Tout d’abord, je m’assure que le domaine concerné n’est pas « fermé » aux MARD (ex : droit des étrangers, droit pénal, procédures collectives) et que la question porte seulement sur des droits dont les parties ont la libre disposition. Ensuite je vérifie s’il existe dans le dossier un ou plusieurs éléments d’extranéité car cela peut poser un problème de loi applicable ou de reconnaissance de l’accord par exemple.
Si la mise en place d’un MARD est possible, je me demande ensuite si elle est opportune. Pour cela, je me pose notamment les questions suivantes :
Il y a aussi un critère plus stratégique ; plus l’aléa judiciaire est important, plus le recours aux MARD peut être intéressant !
Une fois que l’on se dit que le dossier peut être éligible à une résolution amiable, encore faut-il déterminer quel MARD serait le plus approprié. Là encore, je procède d’abord par élimination (ex : si une procédure est déjà engagée, on ne peut pas faire de droit collaboratif), puis selon les spécificités du dossier (ex : si la présence d’un tiers me paraît nécessaire pour apaiser le conflit, ce sera plutôt une médiation qu’une « simple » négociation).
Pour chaque dossier, il existe une réponse amiable adaptée.
Après les avoir écoutés et leur avoir présenté, avant toute chose, une analyse juridique de leur dossier, j’indique à mes clients quelle est ma méthode de travail : pour régler la ou les question(s) qui les préoccupe(nt), je mets à leur disposition un panel d’outils qui inclut aussi bien les MARD que les voies judiciaires « classiques ».
Je leur explique pourquoi j’ai choisi d’intégrer les MARD dans ma pratique en leur présentant les bénéfices des MARD et notamment l’intérêt d’ouvrir un espace de dialogue avec l’autre partie.

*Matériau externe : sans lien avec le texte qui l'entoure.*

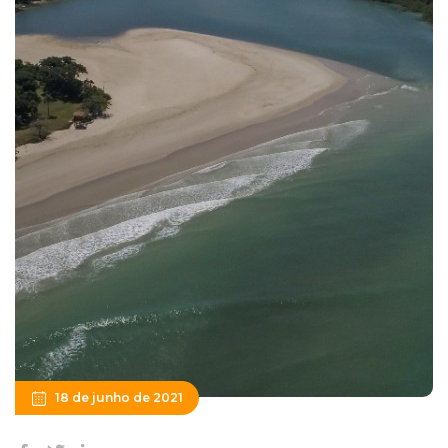
18 de junho de 2021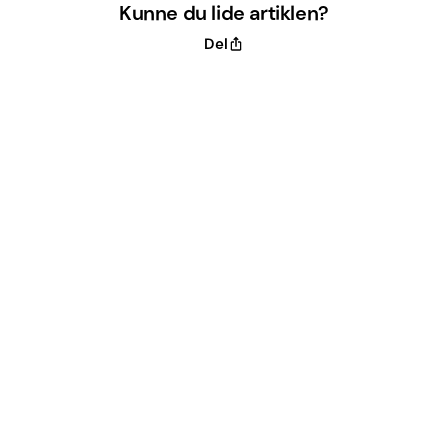
Kunne du lide artiklen?
Del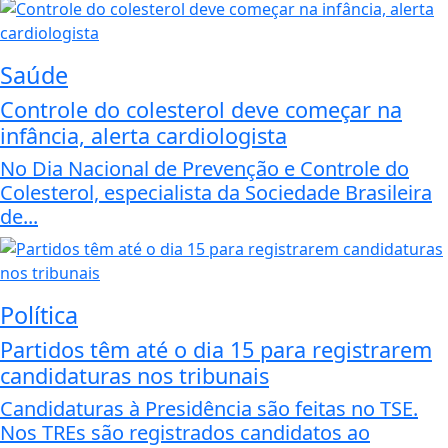
Saúde
Controle do colesterol deve começar na
infância, alerta cardiologista
No Dia Nacional de Prevenção e Controle do
Colesterol, especialista da Sociedade Brasileira
de...
Política
Partidos têm até o dia 15 para registrarem
candidaturas nos tribunais
Candidaturas à Presidência são feitas no TSE.
Nos TREs são registrados candidatos ao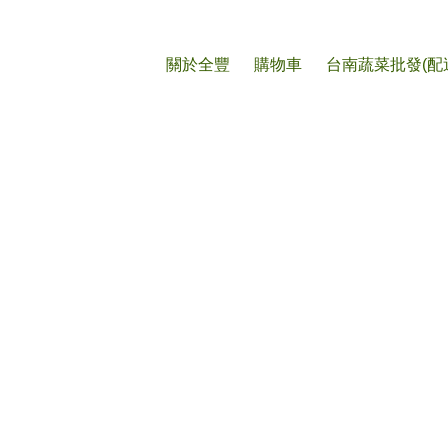
購物車
關於全豐
購物車
台南蔬菜批發(配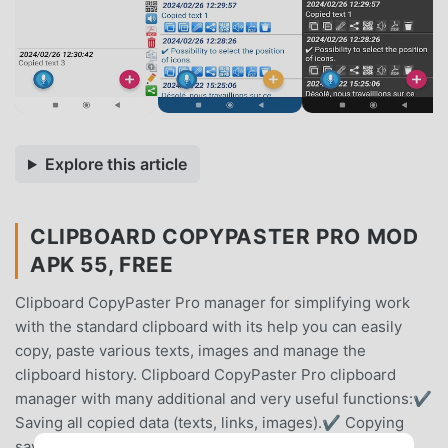
Explore this article
CLIPBOARD COPYPASTER PRO MOD
APK 55, FREE
Clipboard CopyPaster Pro manager for simplifying work
with the standard clipboard with its help you can easily
copy, paste various texts, images and manage the
clipboard history. Clipboard CopyPaster Pro clipboard
manager with many additional and very useful functions:✔
Saving all copied data (texts, links, images).✔ Copying
saved data and pasting it to the desired location.✔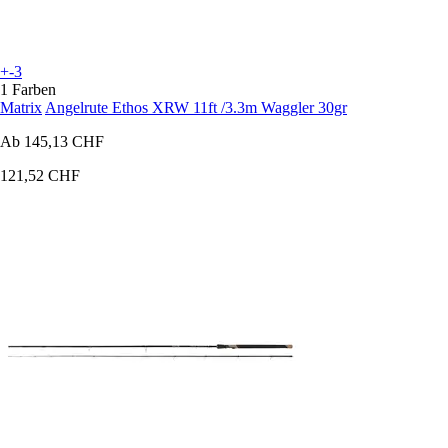
+-3
1 Farben
Matrix
Angelrute Ethos XRW 11ft /3.3m Waggler 30gr
Ab
145,13 CHF
121,52 CHF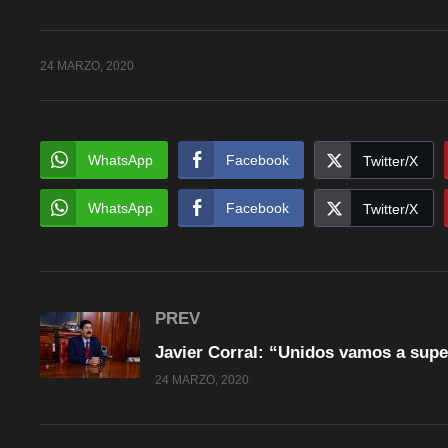
24 MARZO, 2020
WhatsApp
Facebook
Twitter/X
WhatsApp
Facebook
Twitter/X
PREV
24 MARZO, 2020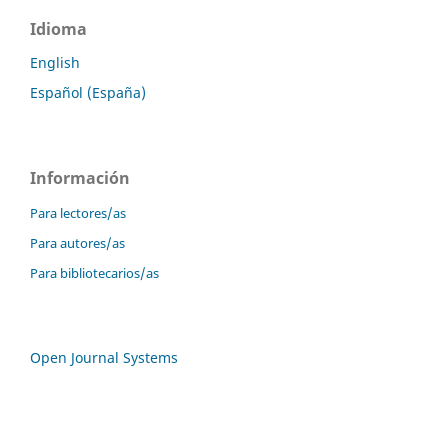
Idioma
English
Español (España)
Información
Para lectores/as
Para autores/as
Para bibliotecarios/as
Open Journal Systems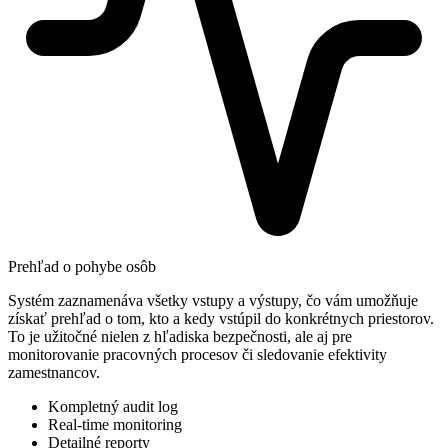
Prehľad o pohybe osôb
Systém zaznamenáva všetky vstupy a výstupy, čo vám umožňuje
získať prehľad o tom, kto a kedy vstúpil do konkrétnych priestorov.
To je užitočné nielen z hľadiska bezpečnosti, ale aj pre
monitorovanie pracovných procesov či sledovanie efektivity
zamestnancov.
Kompletný audit log
Real-time monitoring
Detailné reporty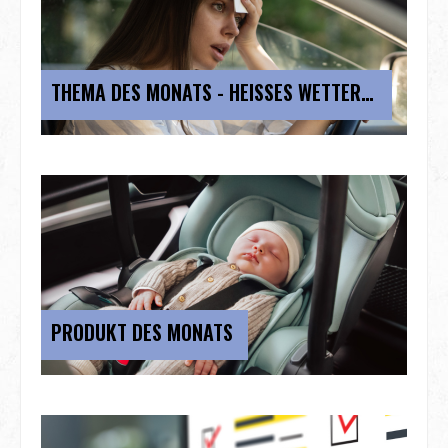
THEMA DES MONATS - HEISSES WETTER IM AUTO
PRODUKT DES MONATS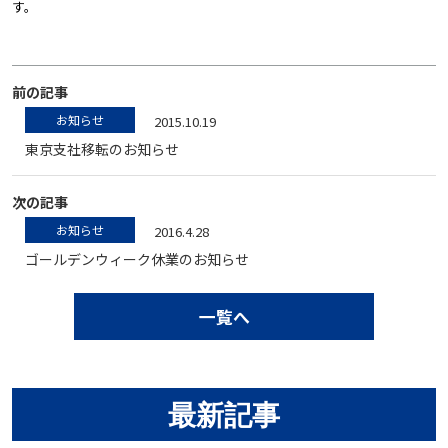
す。
前の記事
お知らせ
2015.10.19
東京支社移転のお知らせ
次の記事
お知らせ
2016.4.28
ゴールデンウィーク休業のお知らせ
一覧へ
最新記事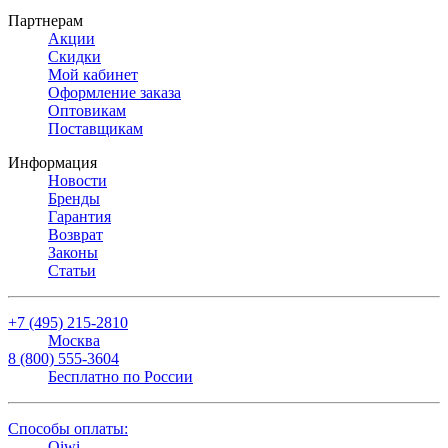
Партнерам
Акции
Скидки
Мой кабинет
Оформление заказа
Оптовикам
Поставщикам
Информация
Новости
Бренды
Гарантия
Возврат
Законы
Статьи
+7 (495) 215-2810
Москва
8 (800) 555-3604
Бесплатно по России
Способы оплаты:
Qiwi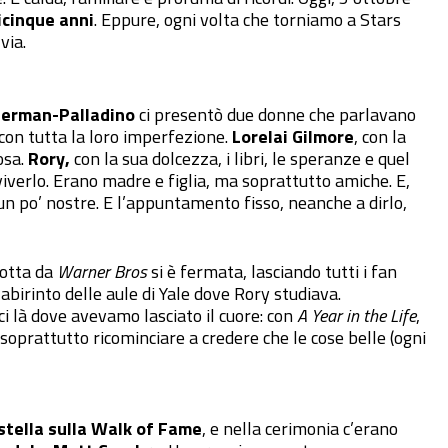
cinque anni
. Eppure, ogni volta che torniamo a Stars
via.
erman-Palladino
ci presentò due donne che parlavano
on tutta la loro imperfezione.
Lorelai Gilmore
, con la
osa.
Rory,
con la sua dolcezza, i libri, le speranze e quel
viverlo. Erano madre e figlia, ma soprattutto amiche. E,
n po’ nostre. E l’appuntamento fisso, neanche a dirlo,
dotta da
Warner Bros
si è fermata, lasciando tutti i fan
labirinto delle aule di Yale dove Rory studiava.
rci là dove avevamo lasciato il cuore: con
A Year in the Life
,
 soprattutto ricominciare a credere che le cose belle (ogni
stella sulla Walk of Fame
, e nella cerimonia c’erano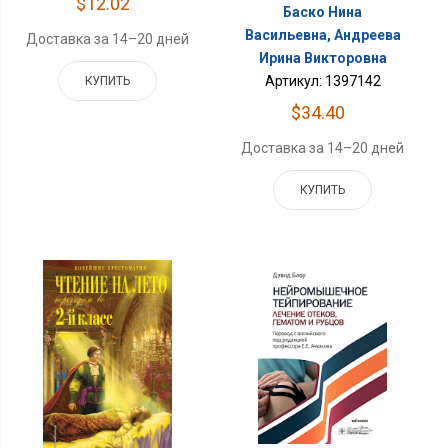
$12.02
Баско Нина
Васильевна, Андреева
Доставка за 14–20 дней
Ирина Викторовна
Артикул: 1397142
КУПИТЬ
$34.40
Доставка за 14–20 дней
КУПИТЬ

Proposer les MARD fait d’ailleurs maintenant partie de notre mission, de nos obligations. L’article 21.3.7.1 du Code de déontologie des Avocat de l’UE prévoit que « L’avocat doit essayer à tout moment de trouver une solution au litige du client qui soit appropriée au coût de l’affaire et il doit lui donner, au moment opportun, les conseils quant à l’opportunité de rechercher un accord ou de recourir à des modes alternatifs pour mettre fin au litige ».
Les clients sont rarement réticents. C’est vrai qu’ils sont parfois très virulents au départ à l’égard de leur adversaire et disent vouloir « la guerre », mais le fait de les écouter et de prêter une vraie attention à leur problématique suffit souvent à calmer le jeu et permet de s’orienter vers une tentative de résolution amiable sans que cela ne soit vécu comme un « aveu de faiblesse ».

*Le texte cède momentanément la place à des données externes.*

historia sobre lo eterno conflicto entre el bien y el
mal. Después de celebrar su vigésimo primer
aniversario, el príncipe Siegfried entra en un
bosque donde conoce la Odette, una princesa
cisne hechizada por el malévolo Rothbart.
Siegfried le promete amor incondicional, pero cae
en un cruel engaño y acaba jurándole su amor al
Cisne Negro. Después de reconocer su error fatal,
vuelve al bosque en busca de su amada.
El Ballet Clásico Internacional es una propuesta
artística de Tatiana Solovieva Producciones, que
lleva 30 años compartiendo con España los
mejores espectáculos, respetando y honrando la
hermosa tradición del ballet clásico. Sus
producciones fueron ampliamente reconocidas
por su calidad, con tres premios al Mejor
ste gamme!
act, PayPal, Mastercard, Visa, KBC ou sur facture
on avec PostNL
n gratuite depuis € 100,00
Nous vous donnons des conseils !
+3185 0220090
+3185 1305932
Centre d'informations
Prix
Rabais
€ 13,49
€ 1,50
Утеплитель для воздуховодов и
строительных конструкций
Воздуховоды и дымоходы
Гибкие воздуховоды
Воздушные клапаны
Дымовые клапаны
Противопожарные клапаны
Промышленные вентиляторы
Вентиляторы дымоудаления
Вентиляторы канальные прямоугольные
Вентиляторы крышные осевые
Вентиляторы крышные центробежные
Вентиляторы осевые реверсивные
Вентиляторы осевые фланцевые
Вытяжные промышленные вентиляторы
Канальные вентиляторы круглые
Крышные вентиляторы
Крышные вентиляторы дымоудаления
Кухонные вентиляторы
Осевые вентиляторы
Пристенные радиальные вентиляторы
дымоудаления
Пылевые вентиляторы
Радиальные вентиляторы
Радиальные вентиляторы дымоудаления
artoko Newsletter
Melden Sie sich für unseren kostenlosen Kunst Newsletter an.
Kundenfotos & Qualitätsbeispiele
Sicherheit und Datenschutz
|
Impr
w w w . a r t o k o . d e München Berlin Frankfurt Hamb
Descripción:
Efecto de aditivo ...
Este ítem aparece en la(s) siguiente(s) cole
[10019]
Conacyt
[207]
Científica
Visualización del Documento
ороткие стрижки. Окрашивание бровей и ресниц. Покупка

Avec les Confrères c’est beaucoup plus compliqué. Pour certains, le simple fait de se téléphoner à réception d’un dossier, de se parler autrement que par voie de conclusions, n’est pas naturel. Il y a un vrai blocage et je pense que cela vient aussi du fait que certains Confrères ne savent pas comment « gérer » les MARD (en termes de facturation notamment !).
Il me paraît en tout cas essentiel de toujours écouter et essayer de comprendre les éventuelles réticences des clients et des Confrères, pour tenter de les accompagner vers les MARD sans pour autant chercher à imposer ces méthodes. Par définition, les MARD supposent une réelle adhésion de tous au processus.
Première étape indispensable : je m’assure de l’adhésion de mon client à la démarche avant d’établir un premier contact avec mon Confrère (ou la partie adverse si elle n’est pas assistée).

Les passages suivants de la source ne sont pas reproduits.